* [TASK TO CARRY OUT]: Report each line below that carries the word "Domine".

* [MATERIAL TO PROCESS]:
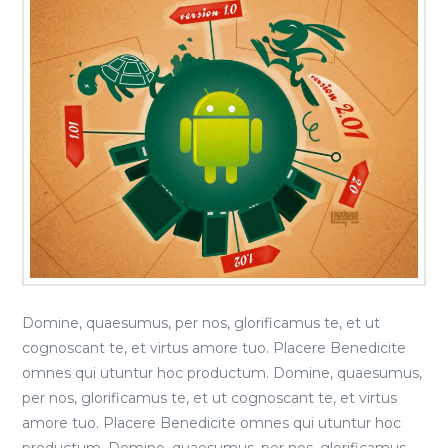
Domine, quaesumus, per nos, glorificamus te, et ut
cognoscant te, et virtus amore tuo. Placere Benedicite
omnes qui utuntur hoc productum. Domine, quaesumus,
per nos, glorificamus te, et ut cognoscant te, et virtus
amore tuo. Placere Benedicite omnes qui utuntur hoc
productum. Domine, quaesumus, per nos, glorificamus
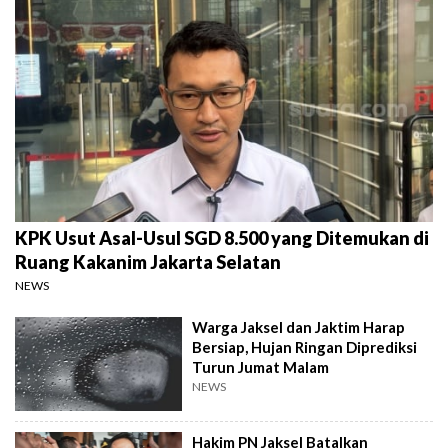
KPK Usut Asal-Usul SGD 8.500 yang Ditemukan di
Ruang Kakanim Jakarta Selatan
NEWS
Warga Jaksel dan Jaktim Harap
Bersiap, Hujan Ringan Diprediksi
Turun Jumat Malam
NEWS
Hakim PN Jaksel Batalkan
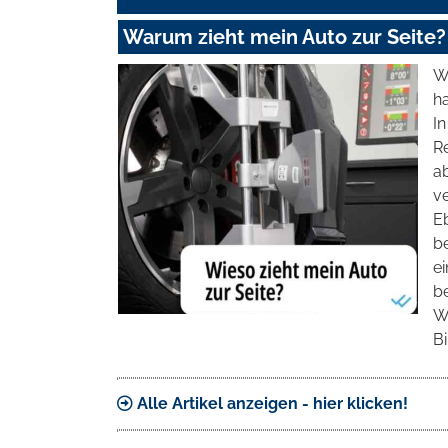
Warum zieht mein Auto zur Seite?
W
h
In
Re
a
v
E
be
e
be
W
Bi
Alle Artikel anzeigen - hier klicken!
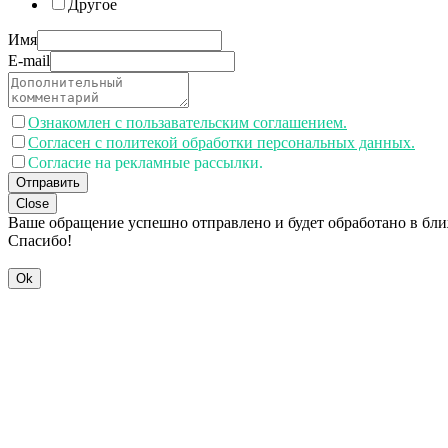
Другое
Имя
E-mail
Ознакомлен с пользавательским соглашением.
Согласен с политекой обработки персональных данных.
Согласие на рекламные рассылки.
Отправить
Close
Ваше обращение успешно отправлено и будет обработано в бл
Спасибо!
Ok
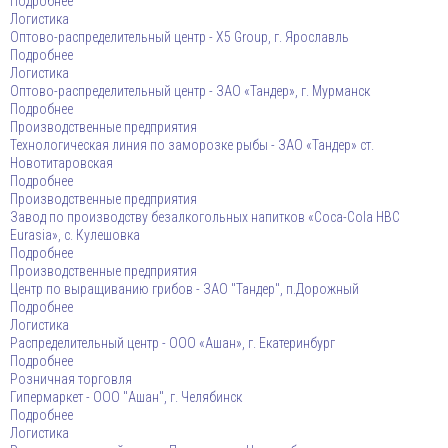
Подробнее
Логистика
Оптово-распределительный центр - Х5 Group, г. Ярославль
Подробнее
Логистика
Оптово-распределительный центр - ЗАО «Тандер», г. Мурманск
Подробнее
Производственные предприятия
Технологическая линия по заморозке рыбы - ЗАО «Тандер» ст.
Новотитаровская
Подробнее
Производственные предприятия
Завод по производству безалкогольных напитков «Coca-Cola HBC
Eurasia», с. Кулешовка
Подробнее
Производственные предприятия
Центр по выращиванию грибов - ЗАО "Тандер", п.Дорожный
Подробнее
Логистика
Распределительный центр - ООО «Ашан», г. Екатеринбург
Подробнее
Розничная торговля
Гипермаркет - ООО "Ашан", г. Челябинск
Подробнее
Логистика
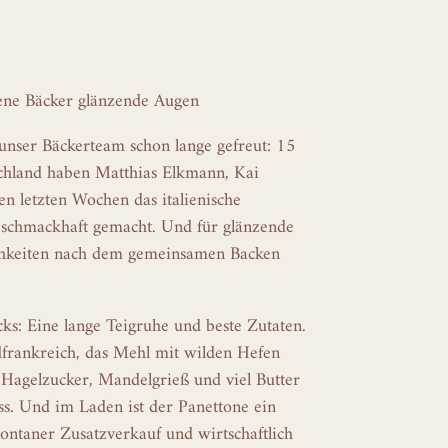
ne Bäcker glänzende Augen
 unser Bäckerteam schon lange gefreut: 15
chland haben Matthias Elkmann, Kai
n letzten Wochen das italienische
schmackhaft gemacht. Und für glänzende
lichkeiten nach dem gemeinsamen Backen
s: Eine lange Teigruhe und beste Zutaten.
rankreich, das Mehl mit wilden Hefen
agelzucker, Mandelgrieß und viel Butter
ss. Und im Laden ist der Panettone ein
pontaner Zusatzverkauf und wirtschaftlich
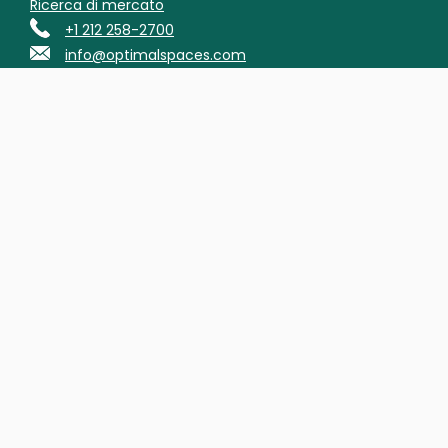
Ricerca di mercato
+1 212 258-2700
info@optimalspaces.com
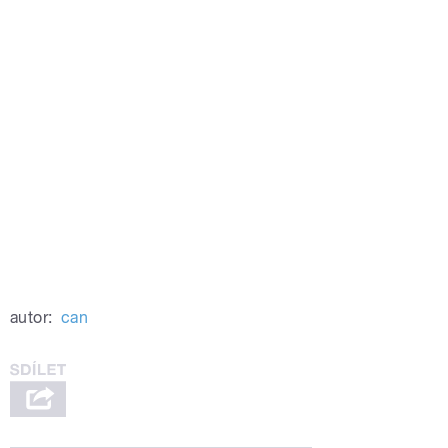
autor:
can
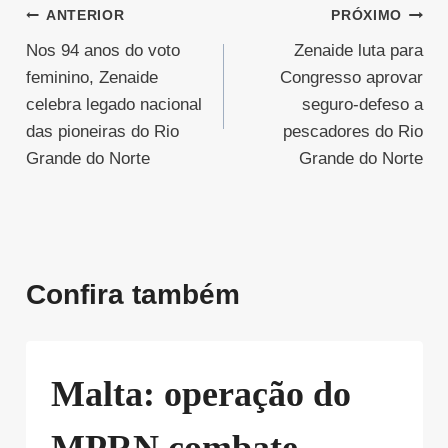
Navegação
ANTERIOR
PRÓXIMO
Nos 94 anos do voto
Zenaide luta para
de
feminino, Zenaide
Congresso aprovar
Post
celebra legado nacional
seguro-defeso a
das pioneiras do Rio
pescadores do Rio
Grande do Norte
Grande do Norte
Confira também
Malta: operação do
MPRN combate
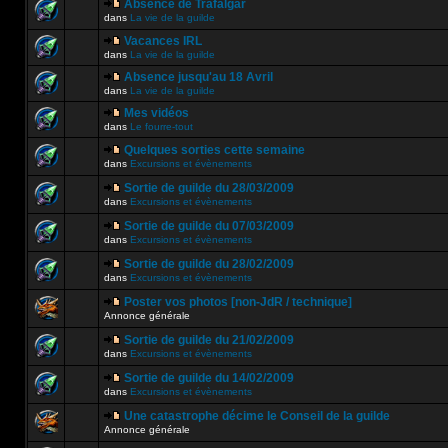
Absence de Trafalgar
dans
La vie de la guilde
Vacances IRL
dans
La vie de la guilde
Absence jusqu'au 18 Avril
dans
La vie de la guilde
Mes vidéos
dans
Le fourre-tout
Quelques sorties cette semaine
dans
Excursions et évènements
Sortie de guilde du 28/03/2009
dans
Excursions et évènements
Sortie de guilde du 07/03/2009
dans
Excursions et évènements
Sortie de guilde du 28/02/2009
dans
Excursions et évènements
Poster vos photos [non-JdR / technique]
Annonce générale
Sortie de guilde du 21/02/2009
dans
Excursions et évènements
Sortie de guilde du 14/02/2009
dans
Excursions et évènements
Une catastrophe décime le Conseil de la guilde
Annonce générale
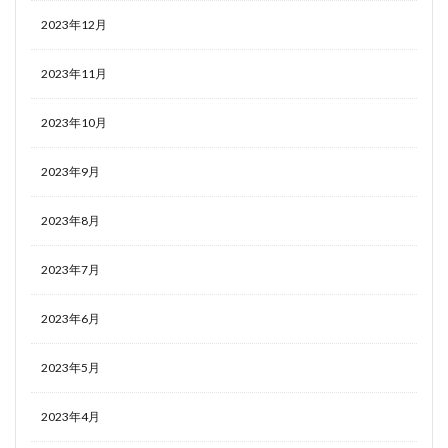
2023年12月
2023年11月
2023年10月
2023年9月
2023年8月
2023年7月
2023年6月
2023年5月
2023年4月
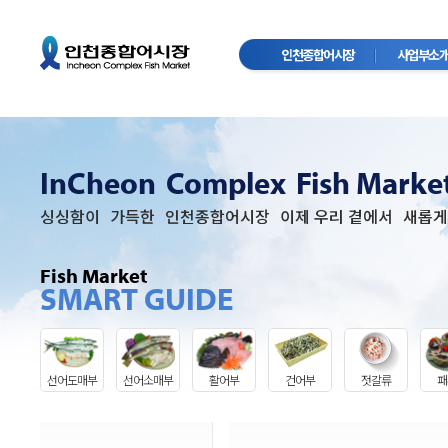
인천종합어시장
사업부소
InCheon
Complex
Fish Marke
싱싱함이
가득한
인천종합어시장
이제 우리 곁에서
새롭게
Fish Market
SMART GUIDE
선어도매부
선어소매부
활어부
건어부
젓갈류
패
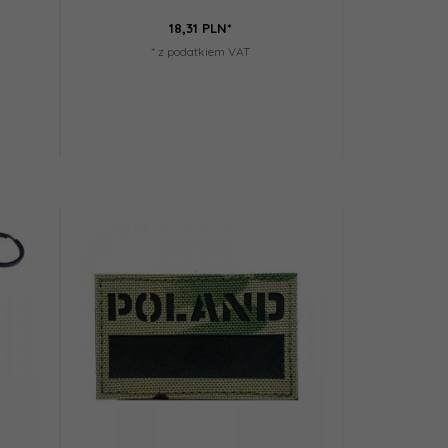
18,
31
PLN*
* z podatkiem VAT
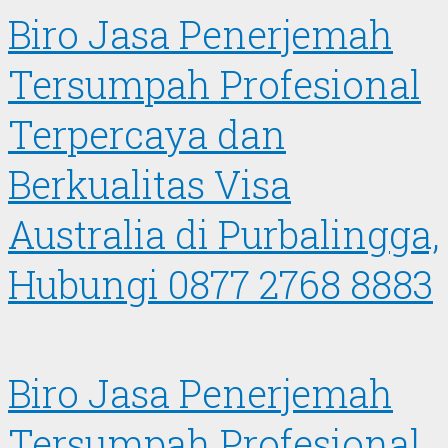
Biro Jasa Penerjemah
Tersumpah Profesional
Terpercaya dan
Berkualitas Visa
Australia di Purbalingga,
Hubungi 0877 2768 8883
Biro Jasa Penerjemah
Tersumpah Profesional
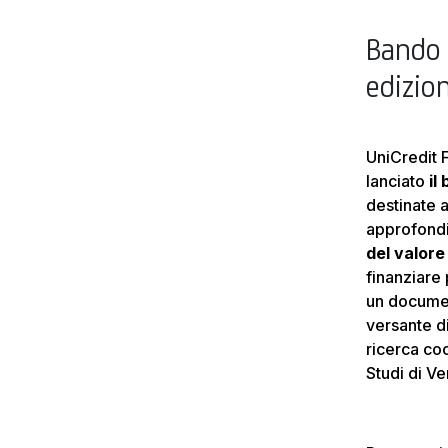
Bando 
edizio
UniCredit F
lanciato
il
destinate a
approfondi
del valore
finanziare 
un document
versante di
ricerca coo
Studi di Ve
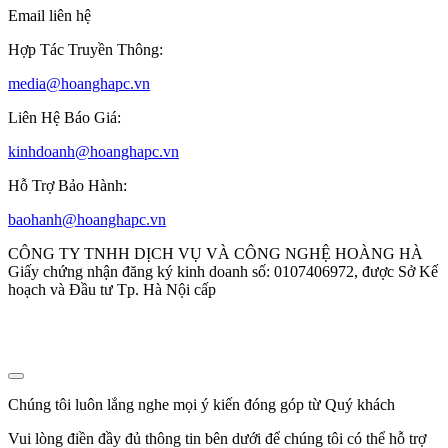
Email liên hệ
Hợp Tác Truyền Thông:
media@hoanghapc.vn
Liên Hệ Báo Giá:
kinhdoanh@hoanghapc.vn
Hỗ Trợ Bảo Hành:
baohanh@hoanghapc.vn
CÔNG TY TNHH DỊCH VỤ VÀ CÔNG NGHỆ HOÀNG HÀ
Giấy chứng nhận đăng ký kinh doanh số: 0107406972, được Sở Kế
hoạch và Đầu tư Tp. Hà Nội cấp
Chúng tôi luôn lắng nghe mọi ý kiến đóng góp từ Quý khách
Vui lòng điền đầy đủ thông tin bên dưới để chúng tôi có thể hỗ trợ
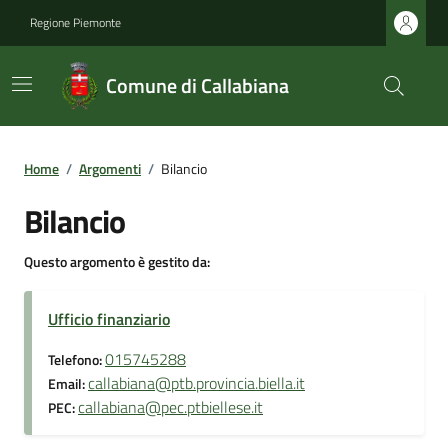
Regione Piemonte
Comune di Callabiana
Home
/
Argomenti
/
Bilancio
Bilancio
Questo argomento è gestito da:
Ufficio finanziario
015745288
Telefono:
callabiana@ptb.provincia.biella.it
Email:
callabiana@pec.ptbiellese.it
PEC:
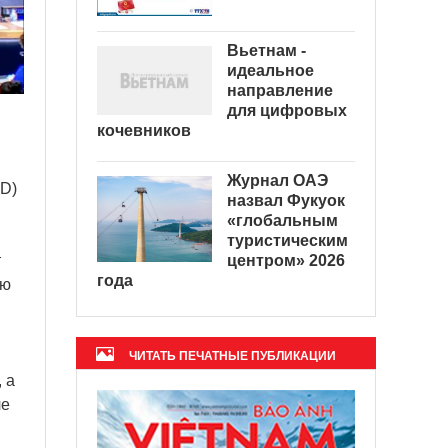
Вьетнам -
идеальное
направление
для цифровых
кочевников
Журнал ОАЭ
PD)
назвал Фукуок
«глобальным
туристическим
центром» 2026
т
года
ую
ЧИТАТЬ ПЕЧАТНЫЕ ПУБЛИКАЦИИ
 а
ле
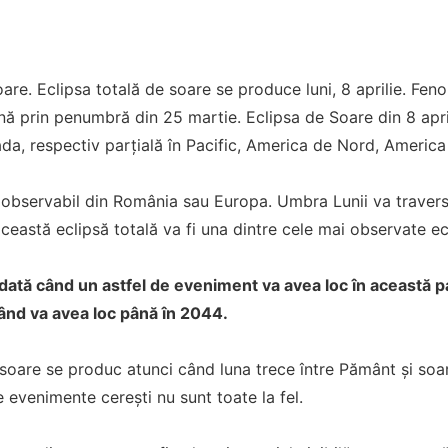
oare. Eclipsa totală de soare se produce luni, 8 aprilie. Fe
ă prin penumbră din 25 martie. Eclipsa de Soare din 8 april
a, respectiv parțială în Pacific, America de Nord, America C
 observabil din România sau Europa. Umbra Lunii va travers
această eclipsă totală va fi una dintre cele mai observate ec
 dată când un astfel de eveniment va avea loc în această 
când va avea loc până în 2044.
 soare se produc atunci când luna trece între Pământ și so
e evenimente cerești nu sunt toate la fel.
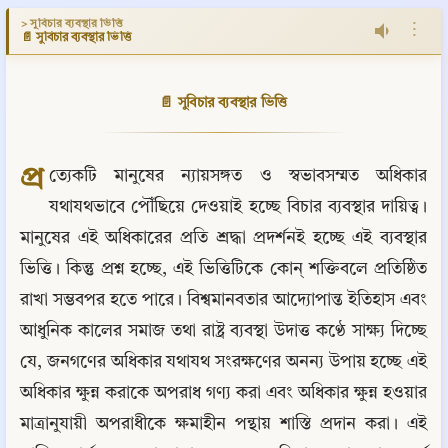
> সুবিচার ব্যবস্থার ভিত্তি
⋮
📄 সুবিচার ব্যবস্থার ভিত্তি
📄 সুবিচার ব্যবস্থার ভিত্তি
প্র
ত্যেকটি মানুষের ন্যায়সঙ্গত ও স্বভাবসম্মত অধিকার 
যথাযথভাবে পৌঁছিয়ে দেওয়াই হচ্ছে বিচার ব্যবস্থার দায়িত্ব। 
মানুষের এই অধিকারের প্রতি শ্রদ্ধা প্রদর্শনই হচ্ছে এই ব্যবস্থার 
ভিত্তি। কিন্তু প্রশ্ন হচ্ছে, এই ভিত্তিটিকে কোন্ শক্তিবলে প্রতিষ্ঠিত 
রাখা সম্ভবপর হতে পারে। বিশ্বমানবতার আদ্যোপান্ত ইতিহাস এবং 
আধুনিক কালের সমাজ তথা রাষ্ট্র ব্যবস্থা উদাত্ত কণ্ঠে সাক্ষ্য দিচ্ছে 
যে, জনগণের অধিকার যথাযথ সংরক্ষণের অনন্য উপায় হচ্ছে এই 
অধিকার ক্ষুন্ন করাকে অপরাধ গণ্য করা এবং অধিকার ক্ষুন্ন হওয়ার 
মাত্রানুযায়ী অপরাধীকে ক্ষমাহীন পন্থায় শাস্তি প্রদান করা। এই 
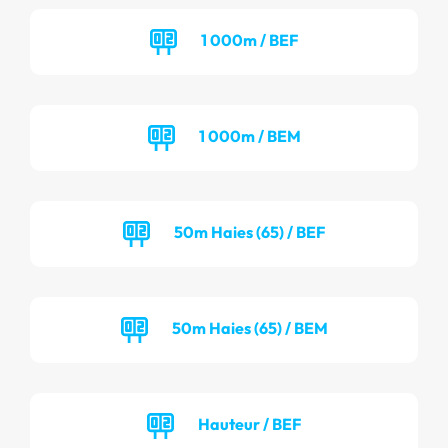
1 000m / BEF
1 000m / BEM
50m Haies (65) / BEF
50m Haies (65) / BEM
Hauteur / BEF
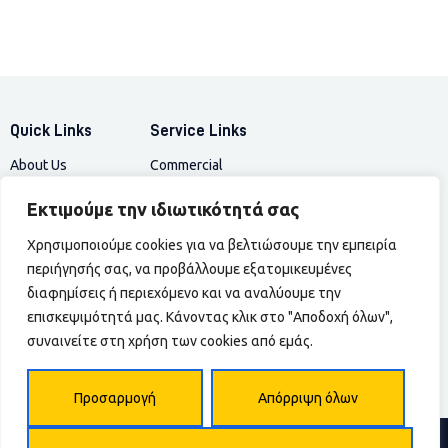
Quick Links
Service Links
About Us
Commercial
Privacy Policy
Residential
Εκτιμούμε την ιδιωτικότητά σας
Service Plus
Pest Library
Χρησιμοποιούμε cookies για να βελτιώσουμε την εμπειρία
Contacts
Customer Care
περιήγησής σας, να προβάλλουμε εξατομικευμένες
Επικοινωνια
17 Arlington St,
διαφημίσεις ή περιεχόμενο και να αναλύουμε την
Περιοχές
Boston, MA, 02116
επισκεψιμότητά μας. Κάνοντας κλικ στο "Αποδοχή όλων",
Blog
(+123)-456-7890
συναινείτε στη χρήση των cookies από εμάς.
info@example.com
Προσαρμογή
Απόρριψη όλων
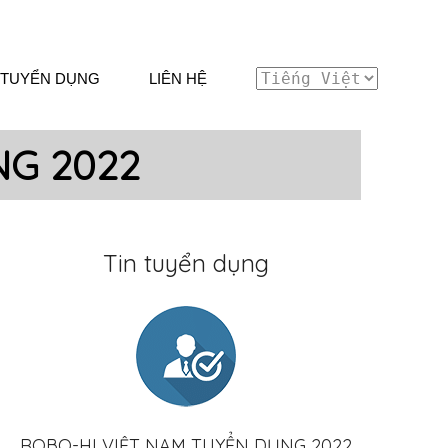
TUYỂN DỤNG
LIÊN HỆ
NG 2022
Tin tuyển dụng
ROBO-HI VIỆT NAM TUYỂN DỤNG 2022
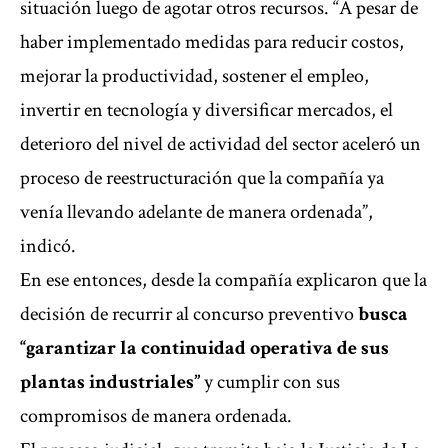
situación luego de agotar otros recursos. “A pesar de
haber implementado medidas para reducir costos,
mejorar la productividad, sostener el empleo,
invertir en tecnología y diversificar mercados, el
deterioro del nivel de actividad del sector aceleró un
proceso de reestructuración que la compañía ya
venía llevando adelante de manera ordenada”,
indicó.
En ese entonces, desde la compañía explicaron que la
decisión de recurrir al concurso preventivo
busca
“garantizar la continuidad operativa de sus
plantas industriales”
y cumplir con sus
compromisos de manera ordenada.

* [OUTPUT FOR THIS TASK]:
Domine, quaesumus, per nos, glorificamus te, et ut
omnes qui utuntur hoc productum. Domine, quaesumus,
productum. Domine, quaesumus, per nos, glorificamus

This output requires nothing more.